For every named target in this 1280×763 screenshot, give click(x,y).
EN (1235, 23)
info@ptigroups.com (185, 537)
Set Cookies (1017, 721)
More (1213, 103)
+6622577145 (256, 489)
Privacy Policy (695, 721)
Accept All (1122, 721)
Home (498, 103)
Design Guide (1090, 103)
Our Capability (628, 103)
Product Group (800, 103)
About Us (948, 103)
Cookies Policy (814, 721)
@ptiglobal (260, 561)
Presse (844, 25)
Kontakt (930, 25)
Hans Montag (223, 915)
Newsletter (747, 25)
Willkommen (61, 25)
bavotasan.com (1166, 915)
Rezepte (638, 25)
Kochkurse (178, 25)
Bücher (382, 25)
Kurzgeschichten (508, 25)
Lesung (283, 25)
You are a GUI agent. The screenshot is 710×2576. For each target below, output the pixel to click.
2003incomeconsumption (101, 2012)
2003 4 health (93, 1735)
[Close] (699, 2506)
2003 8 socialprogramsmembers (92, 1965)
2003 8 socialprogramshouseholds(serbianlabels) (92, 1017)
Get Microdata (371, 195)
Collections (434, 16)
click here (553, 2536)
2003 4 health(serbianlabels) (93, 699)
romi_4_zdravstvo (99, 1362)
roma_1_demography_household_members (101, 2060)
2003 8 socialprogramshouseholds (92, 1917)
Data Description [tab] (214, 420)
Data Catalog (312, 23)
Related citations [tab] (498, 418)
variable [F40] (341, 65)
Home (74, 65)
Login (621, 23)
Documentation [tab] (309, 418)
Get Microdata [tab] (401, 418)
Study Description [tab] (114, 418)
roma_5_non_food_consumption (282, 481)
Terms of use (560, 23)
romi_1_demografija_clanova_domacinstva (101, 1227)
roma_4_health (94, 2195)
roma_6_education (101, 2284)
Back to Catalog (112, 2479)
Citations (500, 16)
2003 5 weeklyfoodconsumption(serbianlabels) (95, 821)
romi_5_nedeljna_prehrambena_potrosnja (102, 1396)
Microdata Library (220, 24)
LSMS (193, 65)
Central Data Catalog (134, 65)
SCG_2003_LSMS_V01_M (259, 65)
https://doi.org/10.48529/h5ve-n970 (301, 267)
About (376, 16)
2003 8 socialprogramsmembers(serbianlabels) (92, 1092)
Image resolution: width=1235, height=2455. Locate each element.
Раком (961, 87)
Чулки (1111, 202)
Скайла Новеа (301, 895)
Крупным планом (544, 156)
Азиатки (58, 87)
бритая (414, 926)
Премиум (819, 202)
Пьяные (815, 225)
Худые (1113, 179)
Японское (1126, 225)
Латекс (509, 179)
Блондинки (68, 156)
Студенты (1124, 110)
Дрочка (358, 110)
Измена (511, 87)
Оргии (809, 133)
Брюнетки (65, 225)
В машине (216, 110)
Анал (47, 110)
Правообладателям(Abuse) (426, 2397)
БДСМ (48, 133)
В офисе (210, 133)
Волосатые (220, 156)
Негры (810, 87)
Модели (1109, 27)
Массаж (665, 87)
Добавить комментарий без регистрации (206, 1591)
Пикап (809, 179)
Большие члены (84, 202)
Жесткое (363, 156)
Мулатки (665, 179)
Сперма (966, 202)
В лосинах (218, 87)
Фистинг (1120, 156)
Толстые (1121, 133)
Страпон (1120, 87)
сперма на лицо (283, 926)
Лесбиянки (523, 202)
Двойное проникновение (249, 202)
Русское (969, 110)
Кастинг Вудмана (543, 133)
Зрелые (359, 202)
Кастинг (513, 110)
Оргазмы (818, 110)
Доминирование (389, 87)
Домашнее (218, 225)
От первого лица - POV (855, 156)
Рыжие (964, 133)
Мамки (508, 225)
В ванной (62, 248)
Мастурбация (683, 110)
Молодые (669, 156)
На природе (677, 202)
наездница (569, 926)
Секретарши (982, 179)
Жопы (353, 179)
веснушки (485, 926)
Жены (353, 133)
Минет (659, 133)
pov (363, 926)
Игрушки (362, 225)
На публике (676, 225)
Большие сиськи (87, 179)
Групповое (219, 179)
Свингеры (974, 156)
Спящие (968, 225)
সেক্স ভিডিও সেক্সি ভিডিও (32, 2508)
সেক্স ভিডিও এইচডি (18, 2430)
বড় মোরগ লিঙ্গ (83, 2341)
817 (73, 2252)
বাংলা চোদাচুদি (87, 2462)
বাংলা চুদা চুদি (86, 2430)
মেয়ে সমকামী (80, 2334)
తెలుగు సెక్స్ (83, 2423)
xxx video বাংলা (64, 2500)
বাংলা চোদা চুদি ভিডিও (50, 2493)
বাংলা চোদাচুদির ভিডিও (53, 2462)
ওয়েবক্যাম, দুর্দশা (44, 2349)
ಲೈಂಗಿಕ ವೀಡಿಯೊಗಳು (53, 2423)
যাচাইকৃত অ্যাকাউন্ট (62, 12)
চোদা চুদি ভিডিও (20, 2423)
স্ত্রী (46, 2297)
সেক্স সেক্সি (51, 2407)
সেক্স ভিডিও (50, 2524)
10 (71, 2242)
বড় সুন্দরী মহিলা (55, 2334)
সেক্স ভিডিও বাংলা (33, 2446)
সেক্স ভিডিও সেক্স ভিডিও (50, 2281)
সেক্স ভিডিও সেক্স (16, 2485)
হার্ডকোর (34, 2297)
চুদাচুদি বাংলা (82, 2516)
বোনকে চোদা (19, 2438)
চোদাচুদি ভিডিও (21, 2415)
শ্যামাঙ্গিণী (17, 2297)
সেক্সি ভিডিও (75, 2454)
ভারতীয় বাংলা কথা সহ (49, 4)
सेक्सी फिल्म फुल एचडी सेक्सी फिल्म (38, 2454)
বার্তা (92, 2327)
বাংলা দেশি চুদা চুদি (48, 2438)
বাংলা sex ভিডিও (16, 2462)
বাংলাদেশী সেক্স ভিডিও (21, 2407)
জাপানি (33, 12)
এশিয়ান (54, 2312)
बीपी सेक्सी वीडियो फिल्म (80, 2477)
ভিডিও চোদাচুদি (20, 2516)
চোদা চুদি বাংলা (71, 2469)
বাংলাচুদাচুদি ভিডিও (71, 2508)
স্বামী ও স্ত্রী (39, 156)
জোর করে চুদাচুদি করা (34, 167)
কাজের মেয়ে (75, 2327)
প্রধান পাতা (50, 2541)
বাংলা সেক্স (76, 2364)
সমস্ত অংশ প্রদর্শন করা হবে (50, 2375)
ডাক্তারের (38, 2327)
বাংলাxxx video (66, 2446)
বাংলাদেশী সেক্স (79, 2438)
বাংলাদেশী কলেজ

::::::

◆ **Your task**
Word for word, restate the lines of the data above that fall between the line holding "Доминирование (389, 87)" and the line holding "বাংলা চোদাচুদির ভিডিও (53, 2462)", inclusive, and no other lines.

◆ **Response box**
Доминирование (389, 87)
Домашнее (218, 225)
От первого лица - POV (855, 156)
Рыжие (964, 133)
Мамки (508, 225)
В ванной (62, 248)
Мастурбация (683, 110)
Молодые (669, 156)
На природе (677, 202)
наездница (569, 926)
Секретарши (982, 179)
Жопы (353, 179)
веснушки (485, 926)
Жены (353, 133)
Минет (659, 133)
pov (363, 926)
Игрушки (362, 225)
На публике (676, 225)
Большие сиськи (87, 179)
Групповое (219, 179)
Свингеры (974, 156)
Спящие (968, 225)
সেক্স ভিডিও সেক্সি ভিডিও (32, 2508)
সেক্স ভিডিও এইচডি (18, 2430)
বড় মোরগ লিঙ্গ (83, 2341)
817 (73, 2252)
বাংলা চোদাচুদি (87, 2462)
বাংলা চুদা চুদি (86, 2430)
মেয়ে সমকামী (80, 2334)
తెలుగు సెక్స్ (83, 2423)
xxx video বাংলা (64, 2500)
বাংলা চোদা চুদি ভিডিও (50, 2493)
বাংলা চোদাচুদির ভিডিও (53, 2462)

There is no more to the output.